A board listing accused drug traffickers and dealers is seen during a news conference by the Surete du Quebec (SQ) police force about 'Operation Loquace', a major drug bust in three provinces, in Montreal November 1, 2012.
Credits: REUTERS/CHRISTINNE MUSCHI
A criminal partnership that started in British Columbia migrated to Quebec last spring and developed ties with several criminal groups in order to distribute Mexican cocaine across the country, Quebec provincial police said after Thursday arrests.
The network was allegedly headed by six people, two of whom, Larry Amero and Shane Kenneth Maloney, were arrested Thursday. The six leaders allegedly have ties to the Hells Angels, the West End Gang, which operates out of Montreal, as well as the Italian mafia, Quebec police said.
While police and crime experts have told QMI Agency that the fall of the Rizzuto mafia family has destabilized Montreal's crime system, similar power struggles are occurring in major cities across the country, said Sgt. Lindsey Houghton, spokesman for BC's Combined Forces Special Enforcement Unit.
"We're seeing a series of interrelated events, shifting gang alliances and new power blocks forming among gangsters here in British Columbia," he told QMI Agency via e-mail. "And that's happening in many areas of the country ... This isn't just a BC problem, it's a problem throughout Canada."
He added that gang members in BC who were once enemies are teaming up to distribute drugs across the country.
Sources told QMI Agency in August that there is evidence the rival-turned-business partner trend is occurring in Montreal as well.
In August, QMI Agency reported that sources said that Gregory Wooley, one of the few Hells Angels members of African descent, was trying to unit several street gangs in the Montreal area. Reputed street-gang leader "Big" Chenier Dupuy was murdered in August after he allegedly refused to cooperate with Wooley, sources said.
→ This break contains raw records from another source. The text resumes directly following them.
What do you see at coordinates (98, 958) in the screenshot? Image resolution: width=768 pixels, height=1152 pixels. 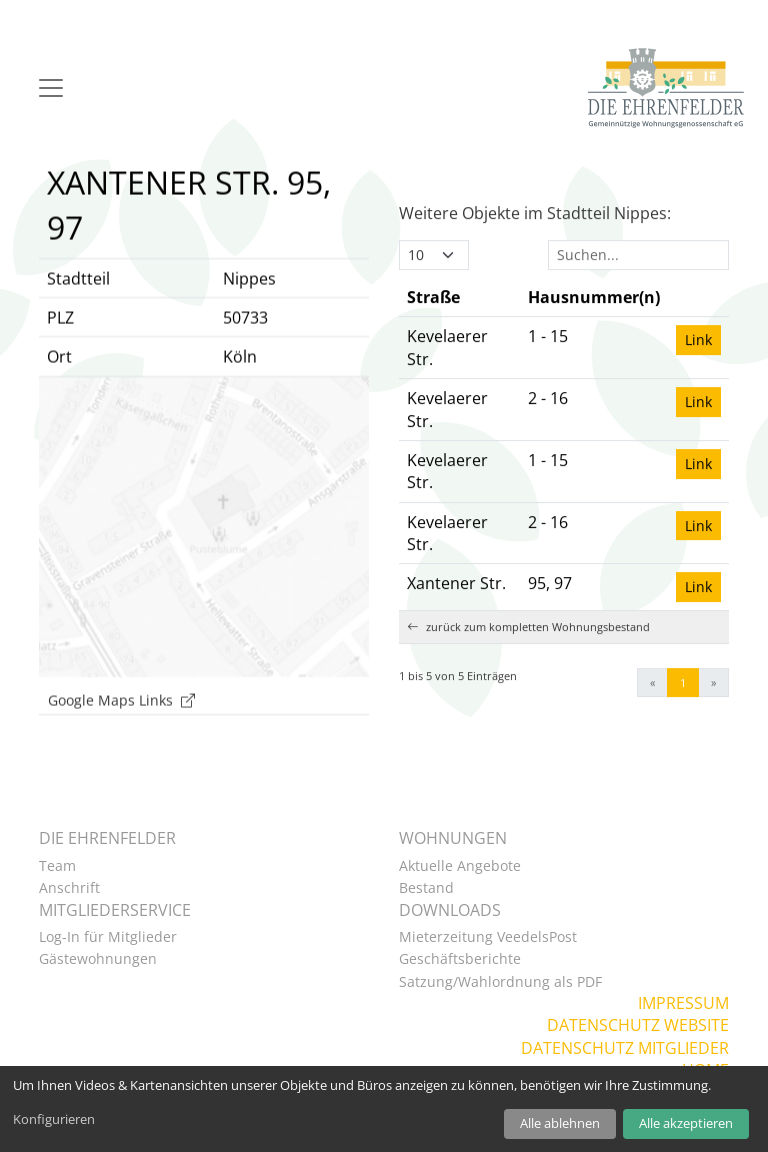 I see `Gästewohnungen` at bounding box center [98, 958].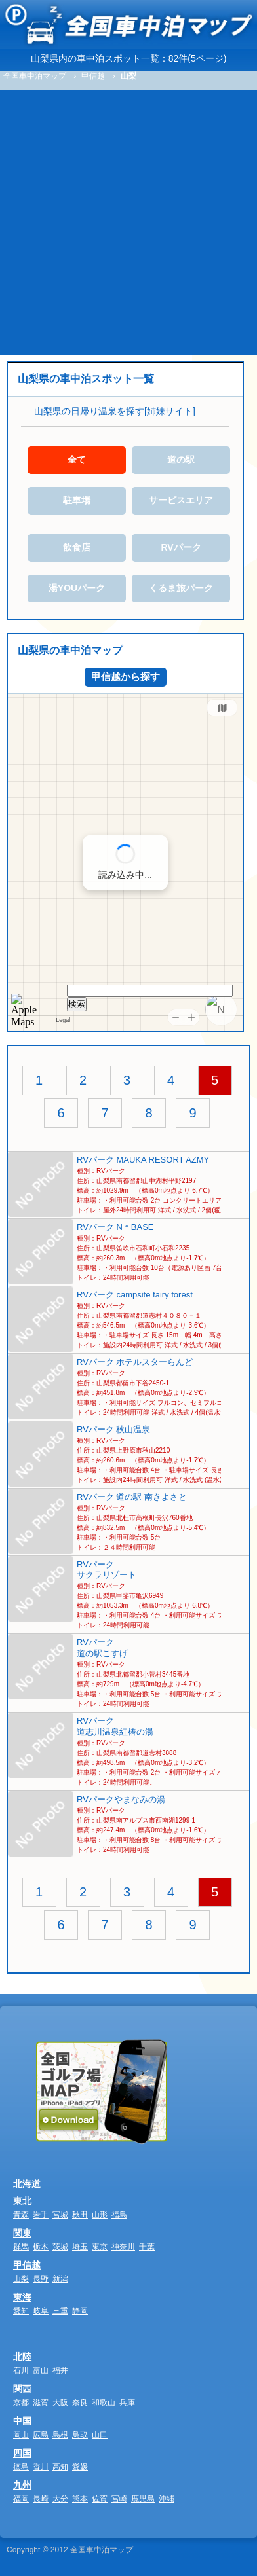 This screenshot has width=257, height=2576. What do you see at coordinates (103, 2402) in the screenshot?
I see `和歌山` at bounding box center [103, 2402].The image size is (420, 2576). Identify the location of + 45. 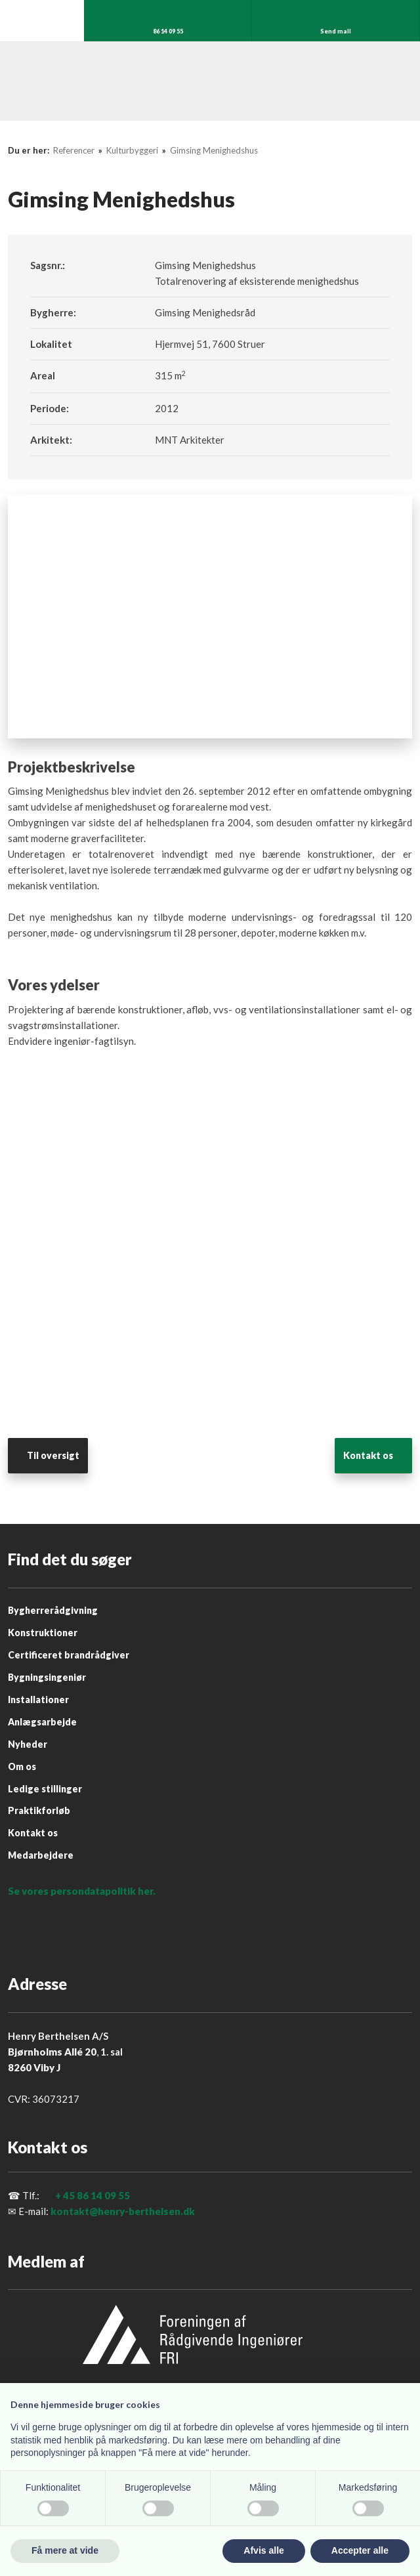
(65, 2195).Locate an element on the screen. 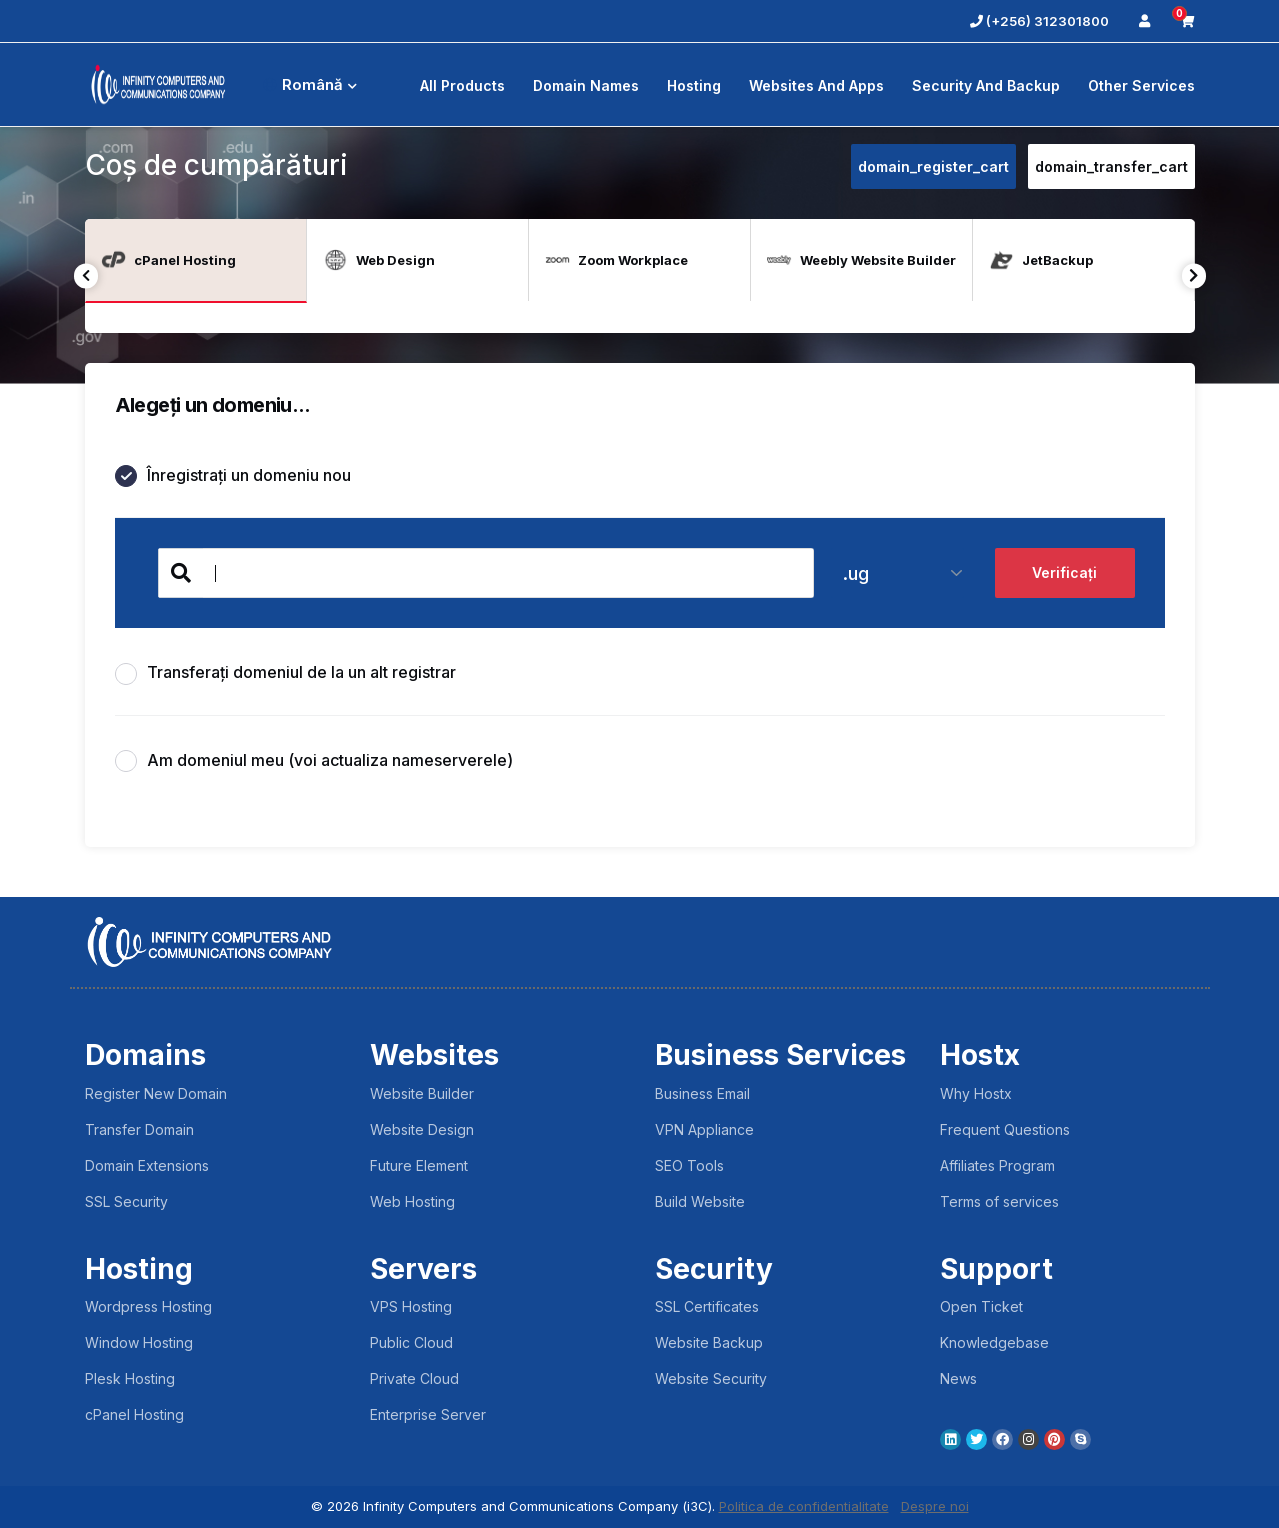 This screenshot has height=1528, width=1279. Despre noi is located at coordinates (935, 1506).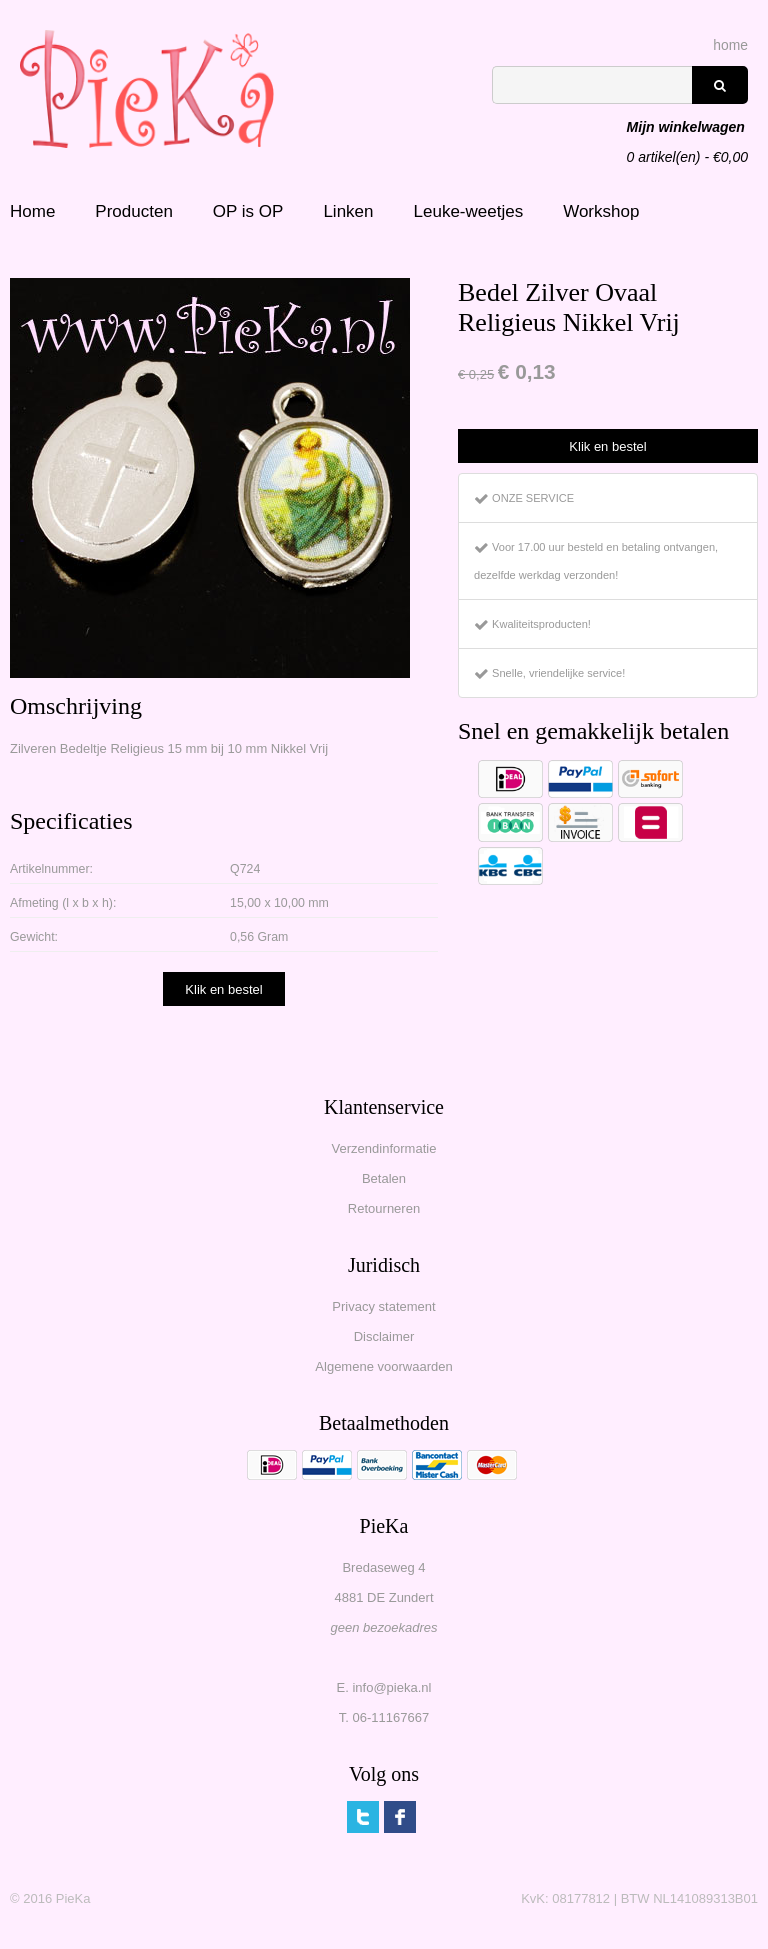 This screenshot has height=1949, width=768. I want to click on Workshop, so click(601, 211).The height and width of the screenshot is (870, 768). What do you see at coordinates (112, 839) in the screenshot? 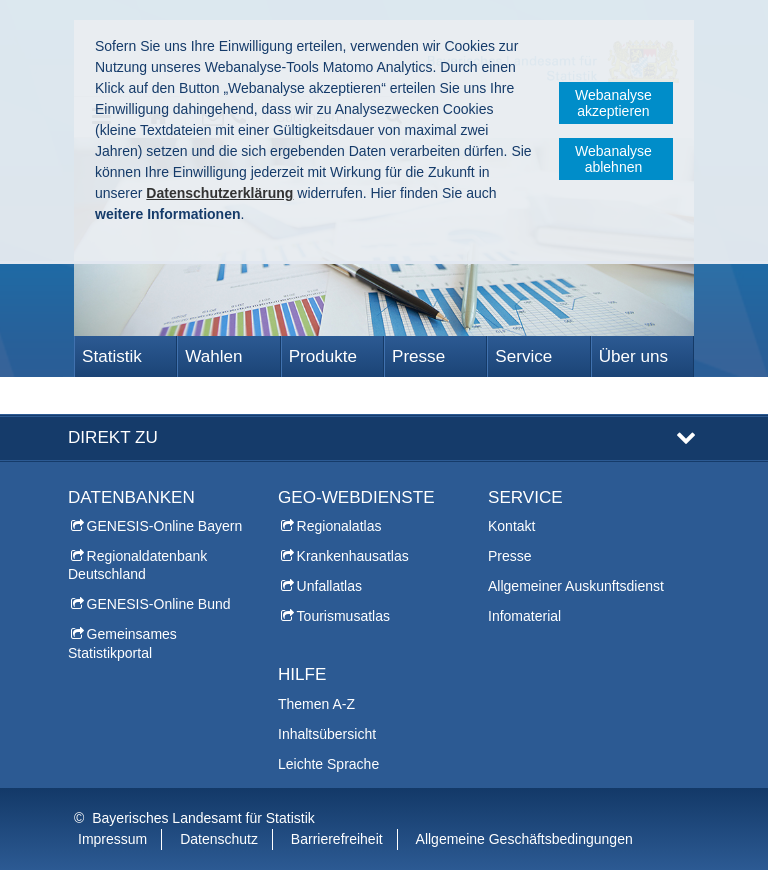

Quebec police said the drug ring they dismantled on Thursday was partly formed by BC chapter Hells Angel member Amero, 35, and Maloney, 35, who has reputed ties to Montreal's West End Gang, according to D'Arcy O'Connor, a Montreal journalist who recently finished a book on the city's Irish mob.
O'Connor said that Maloney was known as a "blowhard" and someone who liked to brag about his exploits, as well as claim he was the illegitimate son of former Irish mob kingpin, Peter "Dunie" Ryan.
O'Connor said he's not surprised that the drug ring involved several different criminal networks. He said that the Hells Angels used to distribute cocaine bought by the Rizzuto family that came in through the West End Gang-controlled Port of Montreal.
"Sometimes (criminal networks) are working together and sometimes they are killing each other," O'Connor said.
The revelation Thursday by Quebec police that they seized almost 1,500 sticks of dynamite during the investigation into the suspected drug ring lends more credibility to suggestions that gangs in Montreal might be getting ready to kill each other.
Aside from the instability provoked by the fall of the Rizzuto crime family, QMI Agency reported in July that 10 individuals allegedly flaunting Rock Machine colours were spotted in a downtown Montreal strip club. Montreal is considered territory of the Hells Angels, who fought the Rock Machine between 1994 and 2002, leaving 160 people dead, some by the use of explosives.
Quebec police said that the dynamite seized was stolen in August 2011 from a company called R. Piche Dynamitage north of Montreal.
David Habib, vice-president of the company, said Friday that the commercial value of the dynamite wasn't high, leading him to conclude that it was stolen not for resale but for violence.